City ordinance, said the policeman—LEE, by his badge. No more than X number of dogs per X number of square feet. From an enforcement standpoint I can’t say it’s normal, but you see you got a neighbor who likes I guess calling us on the phone a little bit.
    The thing was swiftly rolling toward me across the nave, a foreshortened somersaulting boulder of affliction soon to proclaim itself in parts of my body known for their inflexible demands.
    You have four dogs at this property sir?
    My wife had dogs, I had dogs. There were dogs in the house called her dogs and my dog. We respected distinctions of possession in order to divide responsibility for their offenses. Whereas her two principal dogs were sometimes guilty of excesses of affection, and another of looser affiliation chewed things and leapt upon the bed, my dog was a wormy stump rotting in the shed.
    Benjamin the dog: he was a comfort to me because he inhabited the one chunk of inarguable space in the universe where my defenses against reality generally outlasted those of others.

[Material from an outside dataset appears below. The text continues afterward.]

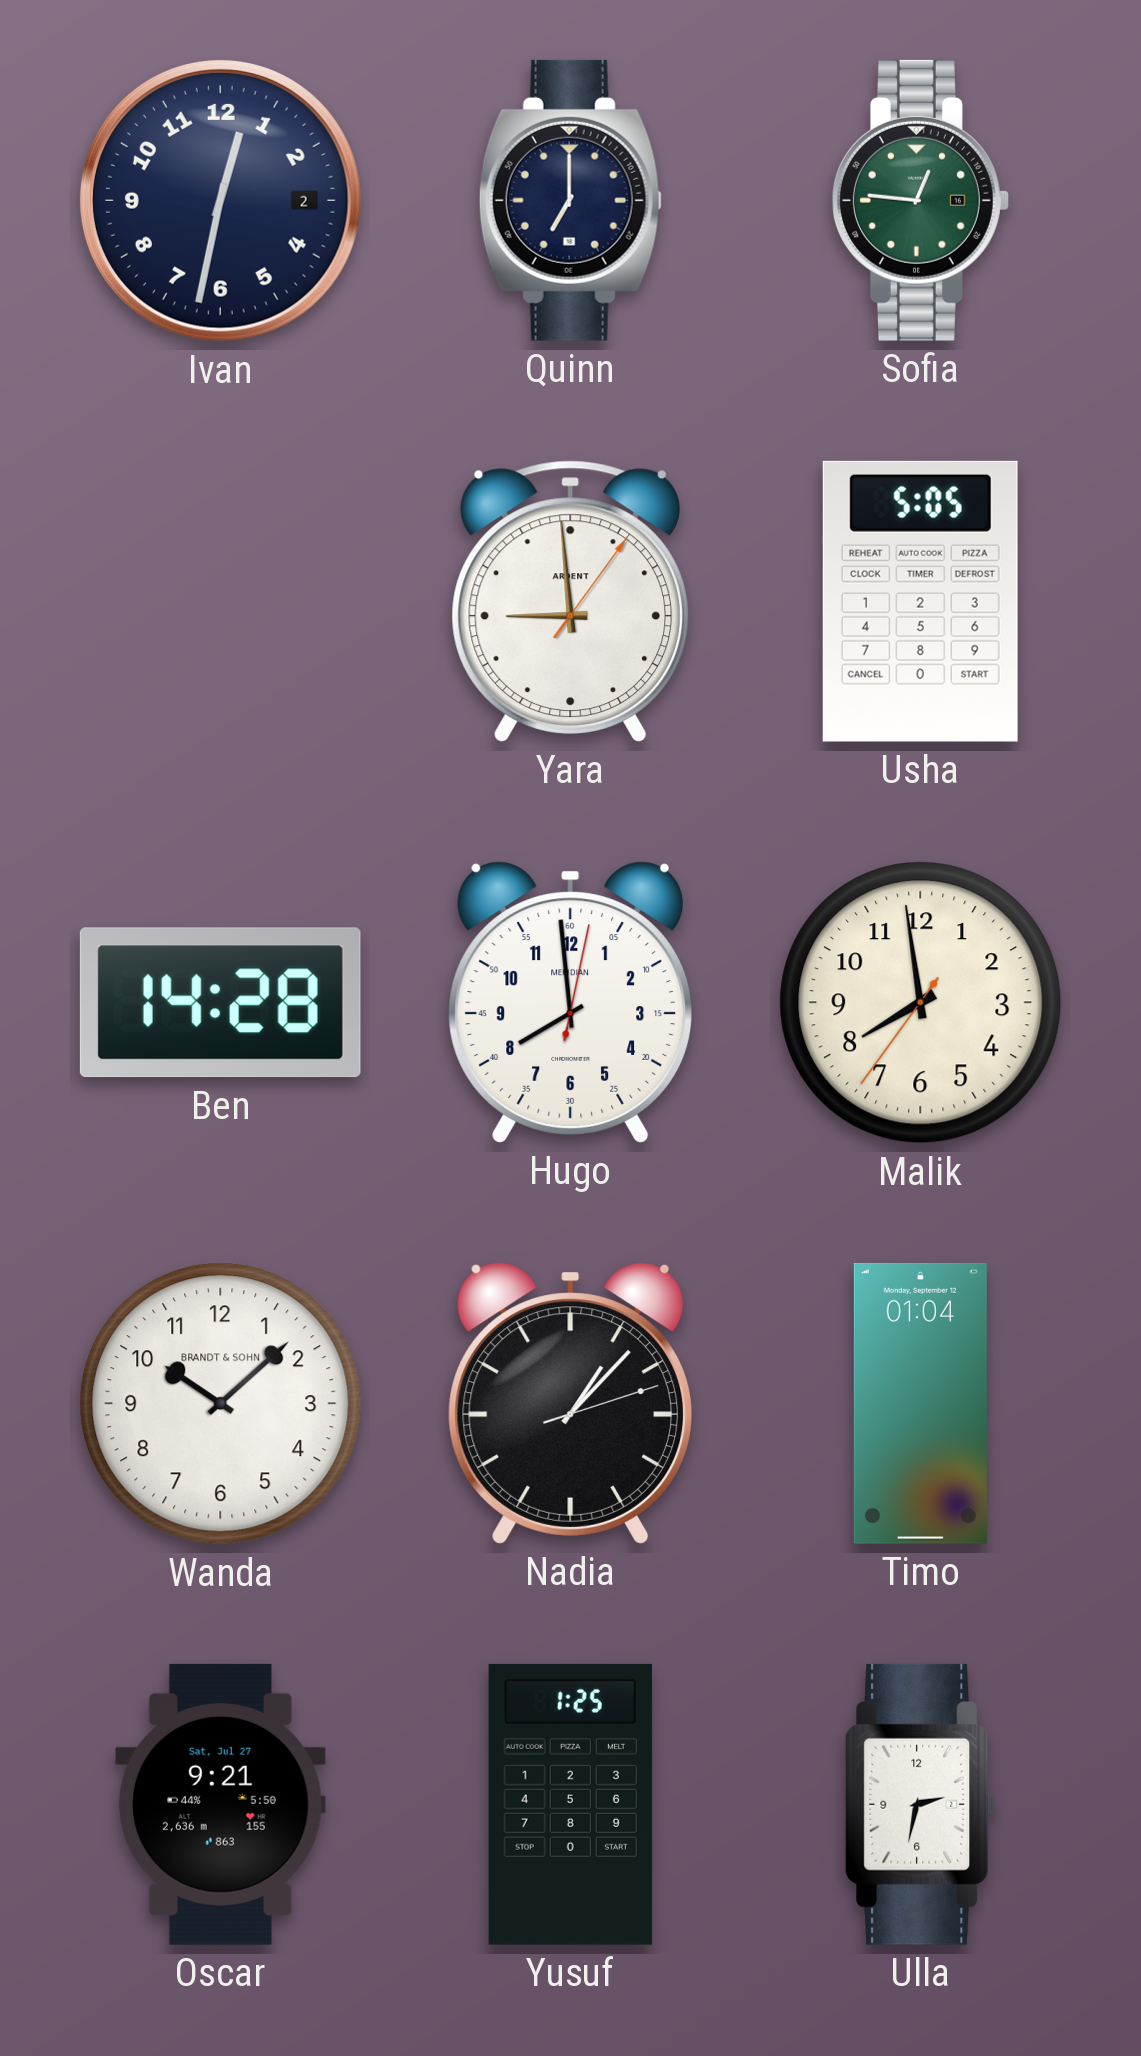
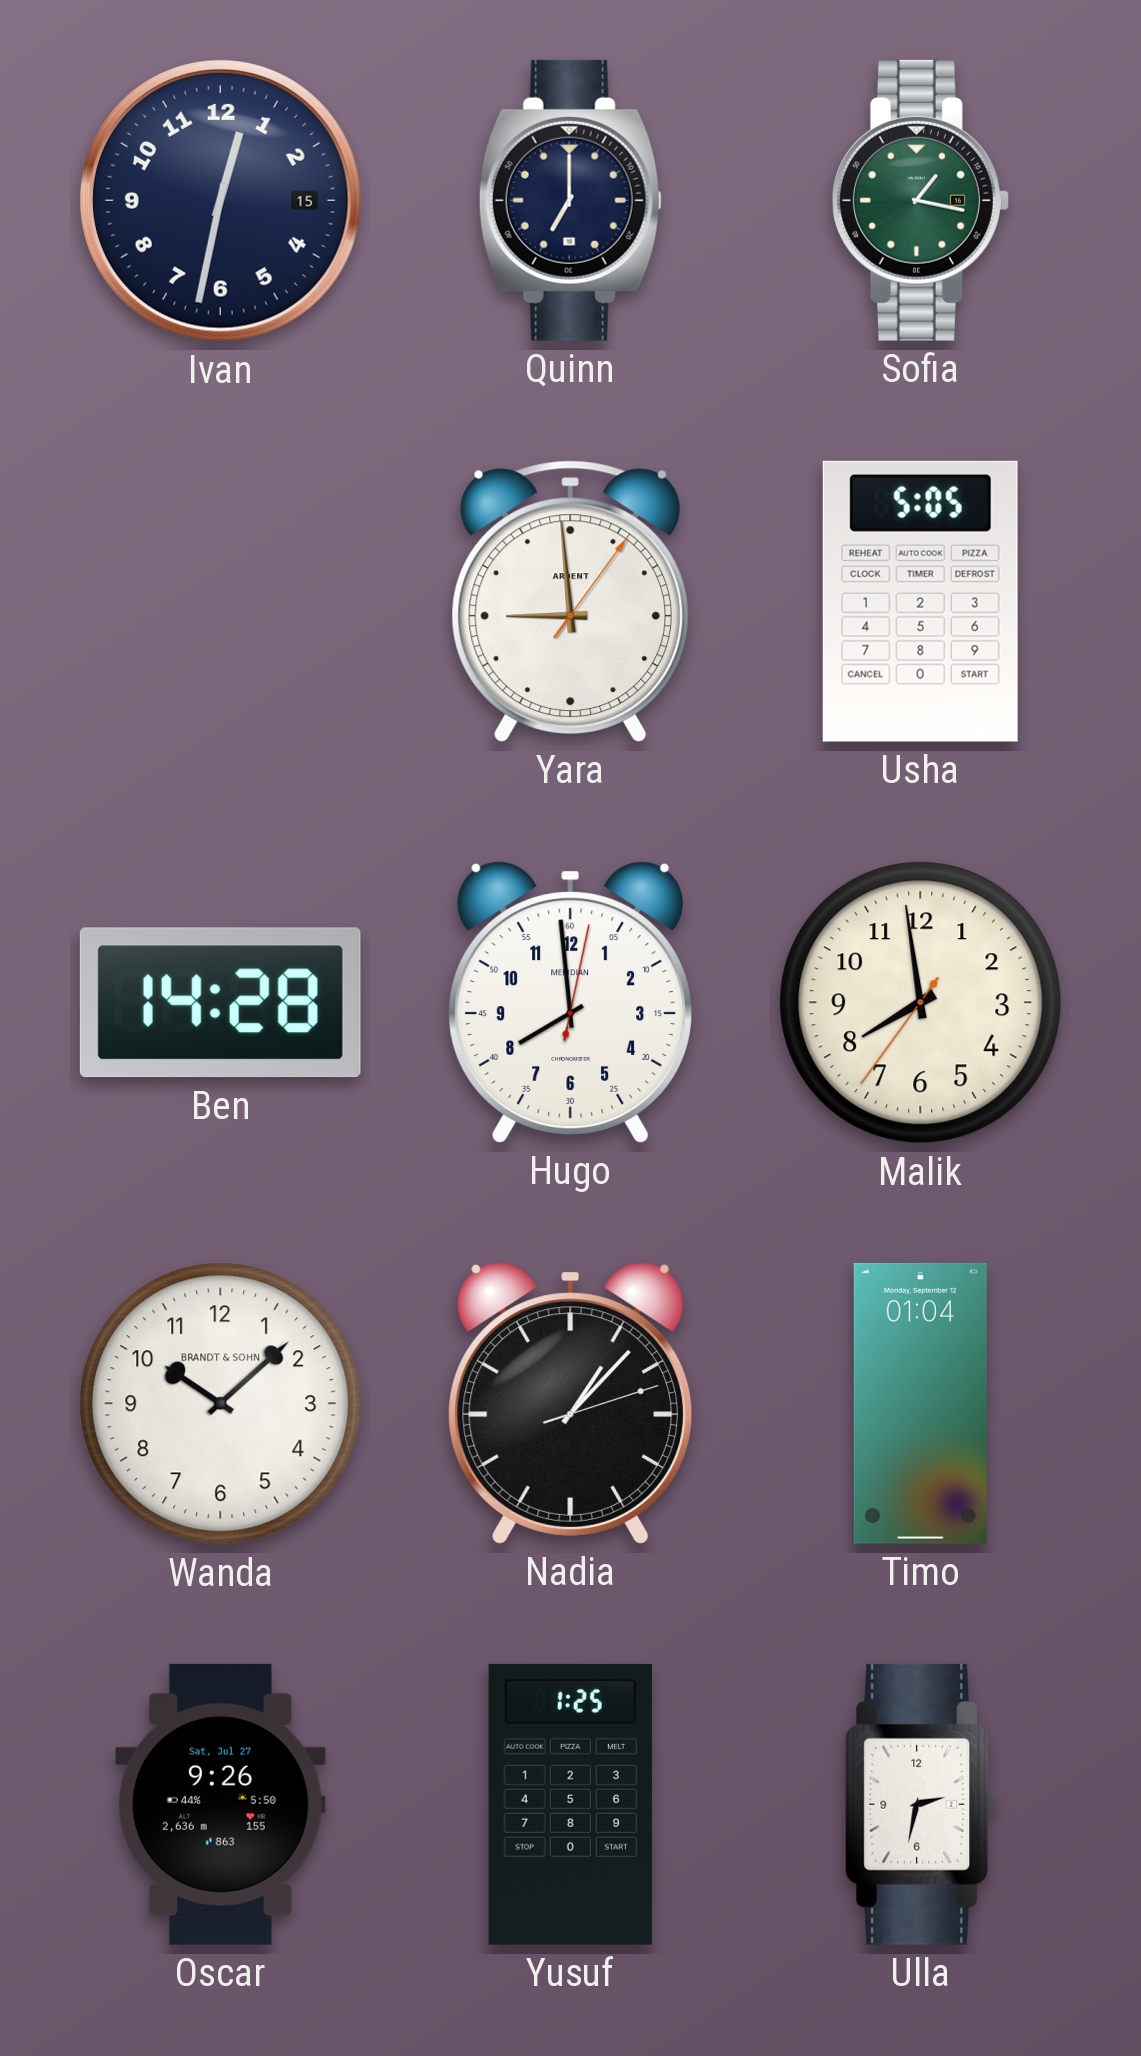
Ivan date: 2 -> 15
Sofia: 12:46 -> 1:17
Oscar: 9:21 -> 9:26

When my wife asked about my day, my best efforts at reply tended to tell about Benjamin’s day instead: the color and thickness of his fluids, the tally of his emissions, the psychology of his wheezing, the faint manifestations of his will, the butterflies of his acquaintance, his melting teeth, the ghosts of his enthusiasms, his sad conference with the tennis ball of his youth, the plagues of his skin, his exasperating contraindicative contempt for ticks—above all, the persistence of his mysterious refusals (to complain or cry or give voice, often to eat or drink, to walk or stand, to seek joys like a living dog), and his abiding example of unbitterness, his accidental monumentality. I was alone in the house since my job and I had lost one another, and Benjamin offered the one variety of fellowship we knew we could go on affording.

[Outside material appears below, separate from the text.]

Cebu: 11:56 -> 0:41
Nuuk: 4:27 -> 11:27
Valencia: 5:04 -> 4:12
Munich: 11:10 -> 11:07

    Sir. You have four dogs at this property is that correct. Well next week one of them’s got to be gone, don’t ask me how I couldn’t tell you, but that’s how it is. I do wish truly that I could tell you there’s a fine or a penalty or something like-at but what they tell me is that in this kind of deal what happens typically is they, meaning we the city, we I’m afraid will take the animal away from you and we will destroy the animal.
    Up the street, a garage door hummed open and my neighbor appeared with a green hose. He attached it to a spigot and commenced to water his driveway. He hosed down his concrete driveway. He washed the speechless stone. He did it with care. He waved to us as he did it. Officer Lee and I waved back.
    That’s the gentleman that called in I believe, said Lee.
    He pointed up the street to the brown house. A bib of scorched lawn, six cars and a boat, birds in the gutter, wincing boyfriends who came calling in basketball shorts, bringing the wrong kinds of dogs, and toys in the grass like they had thrown them there, and not as far as they’d meant to. I suppose the man with the hose who lived there was my enemy.
    It’s such a beautiful part of the country, I said. Why does it seem like we’re running out of things to do?
    In the last interval before the disaster, Lee thought on this. Evidently the particular manner of my inconsequence had left an impression on him, or else he was one of those ever-musing good sports who to please you will make profoundest riddles out of half your thoughts. I enjoyed the sight of him puzzling out whatever, with his top lip indrawn, his bottom teeth riffling his sooty whiskers, and his gaze looping through the mystery like a boomerang, flying home to the image of his next cigarette. I had long enough to engender a hope that Lee might produce a memorable and fine answer to my question. Then I fell to the malady that had caused me to ask it.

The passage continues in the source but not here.